▸ TASK TO CARRY OUT
Everything from the line containing "介しているCBD! 国も認めた安全な成分で、リラックスや良眠、痛" to the end of the data must be duplicated word for word, and nothing else may appear.
----- RECORDS FOR THE TASK
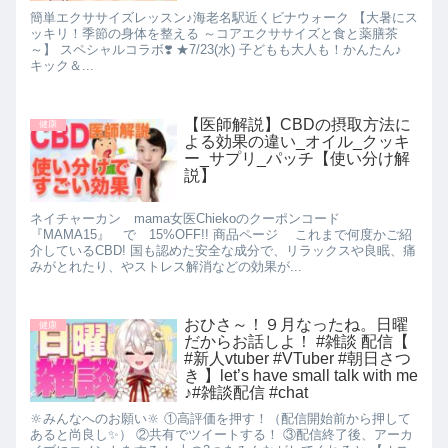
簡単エクササイズレッスン♪海老名駅近くビナウォーク 【大暑にス
ッキリ！季節の身体を整える ～コアエクササイズと食と薬膳茶
～】 スペシャルコラボ❣️ ★7/23(水) 子どもも大人も！かんたん♪
キック＆...
【医師解説】CBDの摂取方法に
健康
よる効果の違い_オイル_クッキ
ー_サプリ_パッチ【使い分け解
説】
ネイチャーカン mama女医Chiekoのクーポンコード
『MAMA15』 で 15%OFF!! 商品ページ これまで何度かご紹
介しているCBD! 国も認めた安全な成分で、リラックスや良眠、痛
みがとれたり、やストレス解消などの効果が...
おひさ～！９月なったね。日曜
健康
だからお話しよ！ #雑談 配信【
#新人vtuber #VTuber #朝日さつ
き 】let’s have small talk with me
♪#雑談配信 #chat
🔆みんなへのお願い🔆 ①高評価を押す！（配信開始前から押して
あると尚良し✨） ②共有でツイートする！ ③配信終了後、アーカ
----------
▸ EXPECTED ANSWER
介しているCBD! 国も認めた安全な成分で、リラックスや良眠、痛
みがとれたり、やストレス解消などの効果が...
おひさ～！９月なったね。日曜
健康
だからお話しよ！ #雑談 配信【
#新人vtuber #VTuber #朝日さつ
き 】let’s have small talk with me
♪#雑談配信 #chat
🔆みんなへのお願い🔆 ①高評価を押す！（配信開始前から押して
あると尚良し✨） ②共有でツイートする！ ③配信終了後、アーカ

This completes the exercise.